As a mariner Davis sailed to California under the flag of the Sandwich Islands and did so until 1849, when he flew the U.S. flag.  His ship the Euphemia in 1846 was the first ship to pay US duties to the Yerba Buena duty officer. This ship would later be used as a prison in San Francisco and was ultimately sunk of its coast.  It was Davis who selected Yerba Buena to be northern California’s port city, over Monterey.


It is difficult, but not impossible today, to imagine the “Fair Haven” or Honolulu of William Heath Davis’s time in the Sandwich Islands.  It is approaching two centuries since Davis was born in Honolulu.  The dirt streets which existed at the time of his birth are paved, widened and reconfigured, although many retain the same names, such as Fort Street, King Street and Hotel Street. It is possible on Waikiki to walk the path that was the King’s Road and imagine the tree-lined street pulling a carriage filled with royals.  It is possible to see the sites of original Davis properties – such as his mother Hannah’s home site at Fort and King (now Macy’s), or Robert’s property at Fort and Hotel (now the entrance to a street mall), or where the original Jones’ store was located (now a parking lot).  But these sites have all been rebuilt several times and are now stores, streets and parking lots.  Some of the old buildings in adjacent Chinatown are reminiscent of what might have existed when Davis lived in Honolulu; however, two major fires in Chinatown, one in 1886 which destroyed 523 buildings a block from the Davis home site, and another fire set in 1900 to rid Chinatown of Bubonic plague.  This latter fire burned out of control and took out some 38 acres of Chinatown and its surroundings.  Other Davis sites closer to the waterfront are now parking lots or newer buildings unrelated to the Davis years.

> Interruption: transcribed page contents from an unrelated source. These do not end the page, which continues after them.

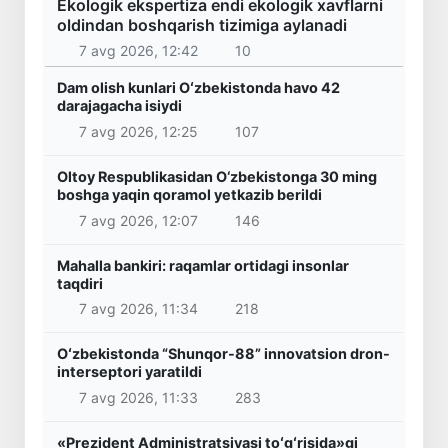
Ekologik ekspertiza endi ekologik xavflarni
oldindan boshqarish tizimiga aylanadi
7 avg 2026, 12:42
10
Dam olish kunlari Oʻzbekistonda havo 42
darajagacha isiydi
7 avg 2026, 12:25
107
Oltoy Respublikasidan O‘zbekistonga 30 ming
boshga yaqin qoramol yetkazib berildi
7 avg 2026, 12:07
146
Mahalla bankiri: raqamlar ortidagi insonlar
taqdiri
7 avg 2026, 11:34
218
Oʻzbekistonda “Shunqor-88” innovatsion dron-
interseptori yaratildi
7 avg 2026, 11:33
283
«Prezident Administratsiyasi toʻgʻrisida»gi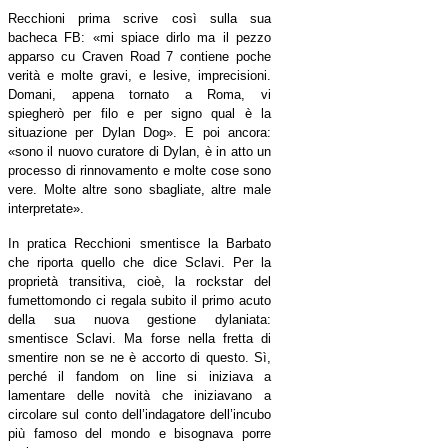
Recchioni prima scrive così sulla sua
bacheca FB:
«
mi spiace dirlo ma il pezzo
apparso cu Craven Road 7 contiene poche
verità e molte gravi, e lesive, imprecisioni.
Domani, appena tornato a Roma, vi
spiegherò per filo e per signo qual è la
situazione per Dylan Dog». E poi ancora:
«
sono il nuovo curatore di Dylan, è in atto un
processo di rinnovamento e molte cose sono
vere. Molte altre sono sbagliate, altre male
interpretate».
In pratica Recchioni smentisce la Barbato
che riporta quello che dice Sclavi. Per la
proprietà transitiva, cioè, la rockstar del
fumettomondo ci regala subito il primo acuto
della sua nuova gestione dylaniata:
smentisce Sclavi. Ma forse nella fretta di
smentire non se ne è accorto di questo. Sì,
perché il fandom on line si iniziava a
lamentare delle novità che iniziavano a
circolare sul conto dell’indagatore dell’incubo
più famoso del mondo e bisognava porre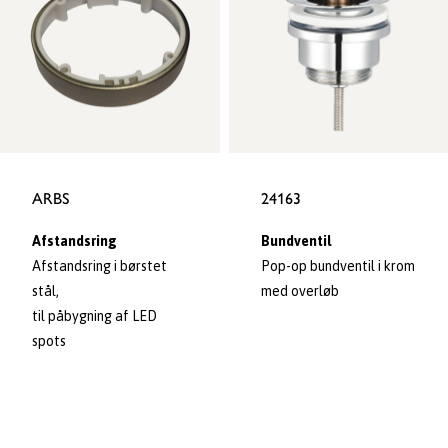
ARBS
24163
Afstandsring
Bundventil
Afstandsring i børstet
Pop-op bundventil i krom
stål,
med overløb
til påbygning af LED
spots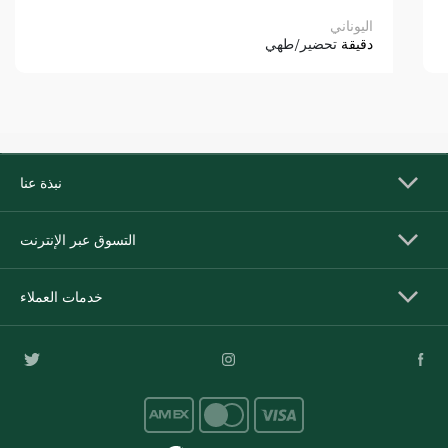
اليوناني
دقيقة
تحضير/طهي
نبذة عنا
التسوق عبر الإنترنت
خدمات العملاء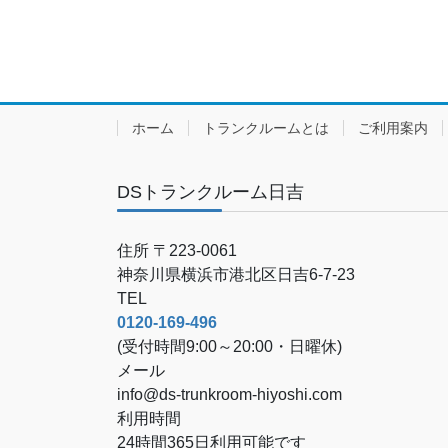
ホーム
トランクルームとは
ご利用案内
DSトランクルーム日吉
住所 〒223-0061
神奈川県横浜市港北区日吉6-7-23
TEL
0120-169-496
(受付時間9:00～20:00・日曜休)
メール
info@ds-trunkroom-hiyoshi.com
利用時間
24時間365日利用可能です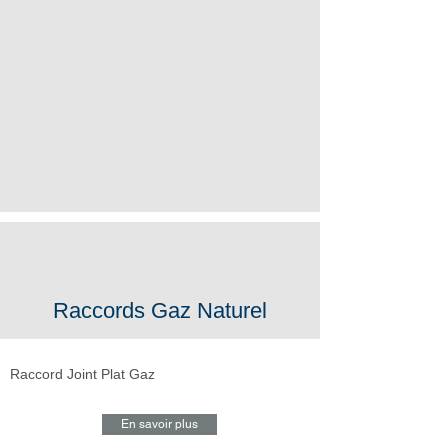
Raccords Gaz Naturel
Raccord Joint Plat Gaz
En savoir plus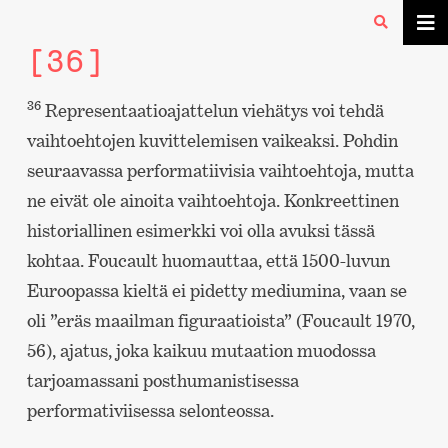
[36]
36
Representaatioajattelun viehätys voi tehdä
vaihtoehtojen kuvittelemisen vaikeaksi. Pohdin
seuraavassa performatiivisia vaihtoehtoja, mutta
ne eivät ole ainoita vaihtoehtoja. Konkreettinen
historiallinen esimerkki voi olla avuksi tässä
kohtaa. Foucault huomauttaa, että 1500-luvun
Euroopassa kieltä ei pidetty mediumina, vaan se
oli ”eräs maailman figuraatioista” (Foucault 1970,
56), ajatus, joka kaikuu mutaation muodossa
tarjoamassani posthumanistisessa
performativiisessa selonteossa.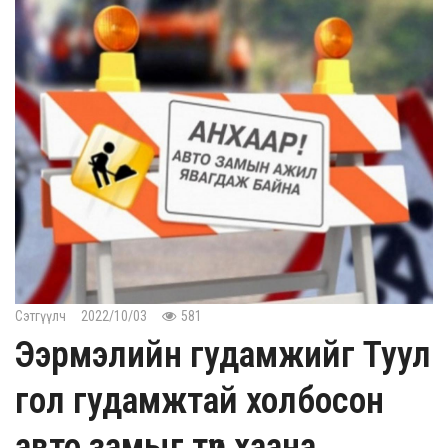
Сэтгүүлч
2022/10/03
581
Ээрмэлийн гудамжийг Туул
гол гудамжтай холбосон
авто замыг түр хаана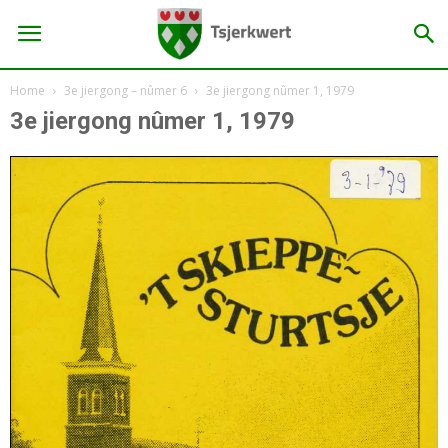
Home
3e jiergong – nûmer 6
3e jiergong nûmer 1, 1979
3e jiergong nûmer 1, 1979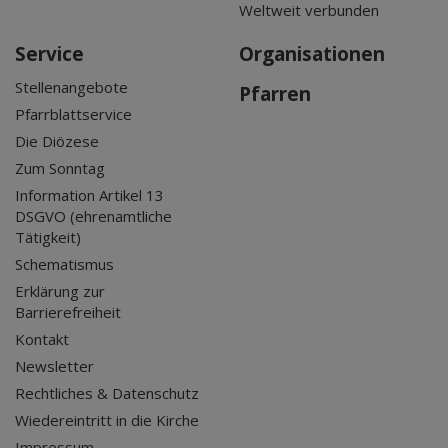
Weltweit verbunden
Service
Organisationen
Stellenangebote
Pfarren
Pfarrblattservice
Die Diözese
Zum Sonntag
Information Artikel 13
DSGVO (ehrenamtliche
Tätigkeit)
Schematismus
Erklärung zur
Barrierefreiheit
Kontakt
Newsletter
Rechtliches & Datenschutz
Wiedereintritt in die Kirche
Impressum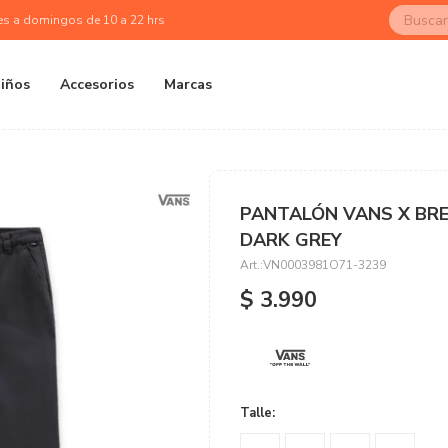
es a domingos de 10 a 22 hrs
iños
Accesorios
Marcas
PANTALÓN VANS X BRE
DARK GREY
VN0003981O71-3239
$
3.990
Talle:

Just five blocks east from the streets familiar to William Heath Davis are three structures of historical interest, now a part of the Mission Houses Museum, which was established by successors to the original New England missionaries to Hawaii who first arrived in 1820.   The first of these buildings is the Frame House, the oldest surviving wood frame structure in the Hawaiian Islands, precut in Boston and sailed to Hawaii in October 1820, two years before Davis was born.  This structure is probably similar to one owned by John Coffin Jones, Jr., with which Davis was probably familiar.  Perhaps Davis got the idea of shipping New Town San Diego structures from his knowledge of shipping frame houses from New England throughout the world, hence the genesis of the William Heath Davis Museum House in San Diego (1850).  The Mission Houses Museum also boasts the Chamberlain House, a coral block structure used as living quarters and as a warehouse to serve the mission community.  A third building, the printing office, used to print Bibles in the Hawaiian language and other publications and was constructed in 1822, the same year Davis was born.  The artifacts contained in these buildings, plus their presence in a busy downtown capital city, provide an historical perspective as to the surroundings in which William Heath Davis may have found himself at the outset of his long life.